Enter the password to log in.

2. Run the VPSCheck script

After successfully logging in, copy the one-click command provided by the official warehouse and run it (it is recommended to obtain the latest command from the official project page). After execution, the script will automatically start to detect, including: CPU model and core number, memory size, disk type (SSD/NVMe), disk I/O read and write speed, system information, and network basic testing. The entire process usually takes 2–5 minutes. No operations are required during this period, just wait for the results to be output.

3. How to view the test results

  1. CPU information
    Confirm whether the model is consistent with the merchant's promotion and whether the number of cores is correct.

  2. Memory capacity
    Check whether it matches the purchase specifications.

  3. Disk I/O
    This is the point. Normal SSDs are usually a few hundred MB/s, NVMe will be even higher. If it's as low as tens of MB/s, there may be node congestion or severe overbooking.

  4. Virtualization type
    You can see whether it is KVM, OpenVZ or other architectures. KVM is usually more stable.

  5. Network test
    The network results are affected by the test node and can only be used as a reference and do not represent stable speeds all day long.

4. Precautions

Do not test when the server is under high load or during the evening peak, otherwise the I/O performance will be affected.
Do not run the script multiple times in a row, the disk test itself will generate load.
It is normal for test results to fluctuate. Do not draw conclusions based on one low score.

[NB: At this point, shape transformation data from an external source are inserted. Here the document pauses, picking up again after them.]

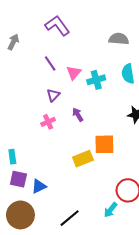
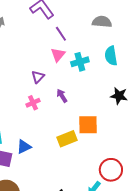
purple line: (50, 63) -> (61, 34), moved
blue triangle: (39, 186) -> (24, 147), moved

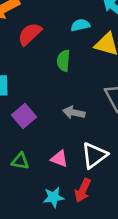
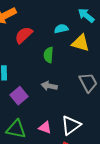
gray arrow: (74, 113) -> (49, 86), moved
green triangle: (20, 161) -> (16, 129), size x1.5

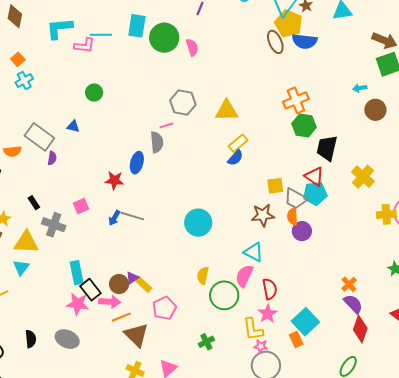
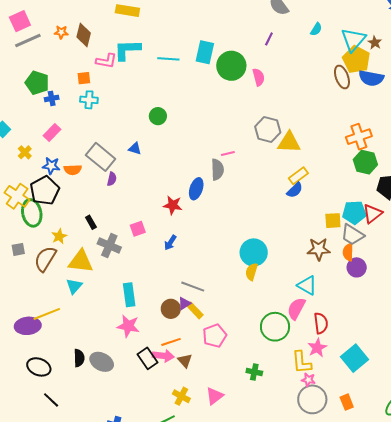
pink L-shape: (84, 46) -> (106, 61), moved
orange square: (18, 59) -> (84, 78), turned 32
cyan cross: (24, 81) -> (89, 100), turned 30
gray hexagon: (183, 103) -> (268, 129), moved
red triangle: (314, 176) -> (372, 214), turned 45
cyan pentagon: (315, 194) -> (354, 212), moved
gray line: (132, 216) -> (193, 287), moved
yellow semicircle: (203, 276) -> (252, 272), moved
black rectangle: (91, 290) -> (147, 358), moved
pink arrow: (110, 302) -> (163, 356), moved
brown triangle: (136, 335) -> (185, 361), size x0.6
gray ellipse: (67, 339) -> (102, 362), moved
orange rectangle: (296, 339) -> (347, 402), moved
green cross: (206, 342) -> (254, 372), turned 35

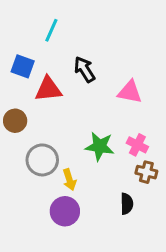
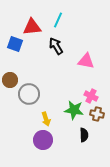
cyan line: (51, 30) -> (58, 20), moved
red triangle: (48, 89) -> (32, 27), moved
green star: (100, 146) -> (74, 110), moved
gray circle: (42, 160) -> (29, 94), moved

5. Correct use of mentality

VPSCheck is not a running score competition tool, but a physical examination tool. Its function is to help you determine whether the machine is obviously abnormal. If the test results are generally normal, you can deploy the project with confidence. What really determines the experience is long-term stability, not a beautiful running score.

Before a new VPS goes online, running a test is a habit worth developing.